Толпа как социальный институт в современной России – не свалившееся нам с неба на головы явление. Этот институт формировался и стихийно, и целенаправленно. Последние годы СССР породили два механизма, конституирующих толпу в социальный институт – очередь и так называемую распродажу в трудовых коллективах «дефицита». Социализм – это очередь в первую очередь! «Установки» Кашпировского по центральному телевидению и «радения» Чумака в общественных многолюдных местах (их легализованные последователи – шоу-экстрасенсы и экстрасенсы по вызову, также внесли значительную лепту в утверждение толпы в статусе социального института). Толпа как социальный институт – это N-ое множество людей (порой, целое государство или народ, даже раса, что неоднократно подчеркивали и Густав Лебон, и Габриэль Тард, и Николай Николаевич Баженов, и Карл Ясперс и Хосе Ортега-и-Гассет) определенного общего «умонастроения» и одной степени «зараженности» (суггестии). Пример недавний, прошлый – нацизм.

Отдельные люди, составляющие толпу, могут, как было в последние годы в СССР, в разное время, сидя у своих телевизоров в разных городах и весях СССР, принимать «установки» Кашпировского, пить «заряженную» воду Чумака, а потом, уже в построенном «здании» социального института криминальной толпы, возводить «конек» под общим названием «митинговая демократия», ударная сила «розовых революций». Схема «достройки» этого «здания» проста и очень похожа на отлаженные механизмы PR в современной России: сначала тяжелый рок, потом выступление партийного лидера, потом опять рок. И постоянно алкоголь, наркотики, в дальнейшем «больше пива» (пока без мюнхенских кружек) … Сорок тысяч русской молодежи на рок-фестивале на летном поле и море пива – узаконенная отцами города акция. Как ее квалифицировать? Только как частное проявление социального института толпы.

И это тоже – не наше, доморощенное. Во времена «великой французской сексуальной революции» пылкие речи любимца парижской секс-толпы, известного мыслителя XX в., уже престарелого, но весьма подвижного Жан Поль Сартра (вот его подлинный портрет поры битв сексуальной революции: седые нечесаные волосы до плеч, рваная рубаха, расстегнутая на впалой груди, рваные американские джинсы и стоптанные кроссовки – собственные наблюдения. Е.С., Е.Ч.) часто прерывались звучным лозунгом из трех слов: «Le trip! L’herbe! L’orgasme fort!», «The trip! The grass! The strong orgasm!»4 (См. фильм «Молодой Годар»). И, тем не менее «великая французская сексуальная революция» вошла в историю как бунт французской молодежи против власти капитала и буржуазных ценностей.

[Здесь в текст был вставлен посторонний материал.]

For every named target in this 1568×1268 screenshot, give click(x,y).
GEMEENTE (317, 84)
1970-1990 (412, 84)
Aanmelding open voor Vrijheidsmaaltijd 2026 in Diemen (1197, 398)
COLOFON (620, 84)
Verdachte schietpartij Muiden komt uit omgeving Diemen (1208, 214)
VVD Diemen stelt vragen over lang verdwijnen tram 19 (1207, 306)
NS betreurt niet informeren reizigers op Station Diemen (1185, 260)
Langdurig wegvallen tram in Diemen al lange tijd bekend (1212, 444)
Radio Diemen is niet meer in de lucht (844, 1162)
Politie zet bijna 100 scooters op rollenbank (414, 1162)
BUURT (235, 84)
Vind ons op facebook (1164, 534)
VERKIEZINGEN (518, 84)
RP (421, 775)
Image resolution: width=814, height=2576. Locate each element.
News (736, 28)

В современной России каждый 50-й человек является пенитенциарным субъектом. При этом каждый осужденный имеет родственников, друзей, знакомых, с которыми находится в тех или иных социальных отношениях. В среднем получается, что каждый 25 (!) гражданин России может оказаться клиентом пенитенциарного врача или психолога… Однако между лицами, составляющими организованную группу, занимающуюся несанкционированной деятельностью, и бандой, основная функция которой преступна, провести четкую грань невозможно. Таким образом, клиентами пенитенциарного врача и психолога являются как физические, так и юридические лица, как субъекты с хроническим девиантным поведением (те же бомжы, фрики, мизогиники и пр. социопаты), так и делинквентные субъекты, для которых преступление – способ социального самоутверждения или реализации (преступники-рецидивисты, несовершеннолетние преступники или не встречавшиеся никогда ранее у нас серийные убийцы).

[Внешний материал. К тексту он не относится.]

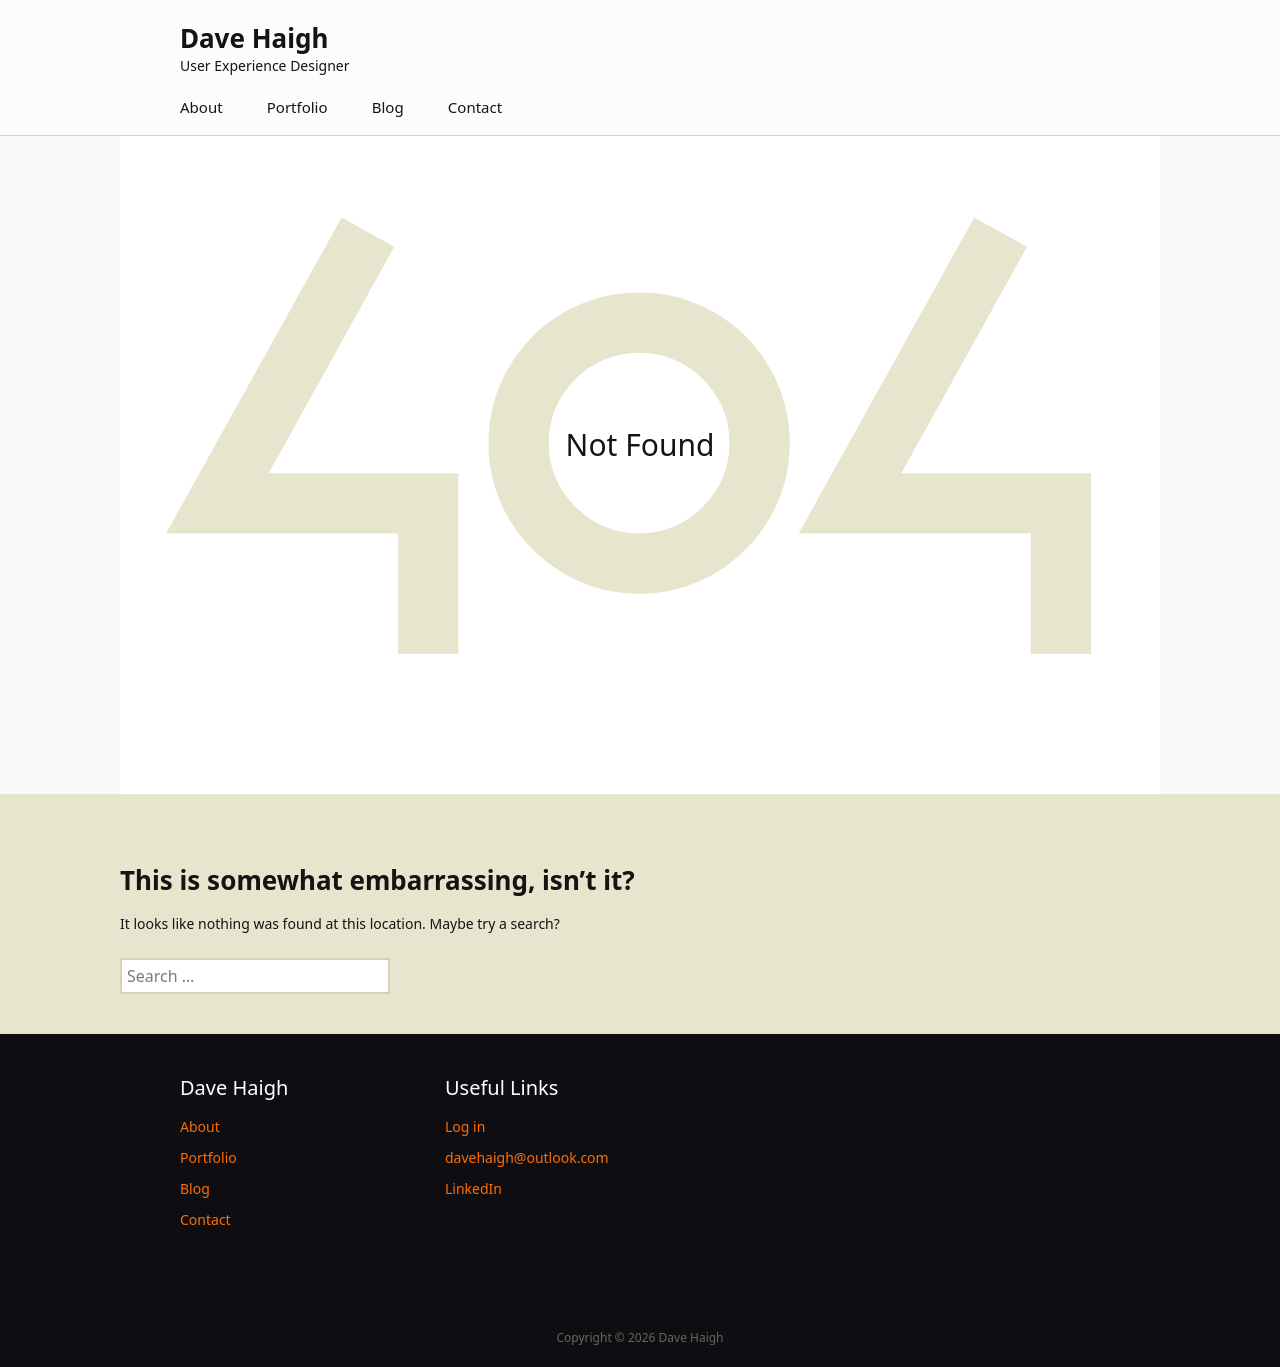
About (201, 107)
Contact (475, 107)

Наш 25-летний опыт работы с пенитенциарными физическими и юридическими лицами привел к появлению обоснованных с нашей точки зрения понятий врожденный преступник и преступник с немотивированными формами преступной деятельности (к последним мы относим детей, совершивших тяжкие преступления, и так называемых серийных убийц). Отдавая должное границам понятий «зомбирование» (то есть, программа действия, совершаемого в результате прямой или косвенной суггестии), а также индуцированные поступки, PR, мы все же склонны искать причины немотивированных поступков в генетической мутации, когда из социально-психической структуры личности или группы лиц исчезают предпосылки и основания любых мотивов — моральность (эмоционально тупые социопаты).

Если иметь в виду поколения, пережившие социальные катаклизмы в нашей стране за последние 30 лет и продолжающиеся и сейчас катаклизмы, то о негативной мутации всех слоев населения (Ф. Гальтон) и деструктуации социума можно говорить a priori.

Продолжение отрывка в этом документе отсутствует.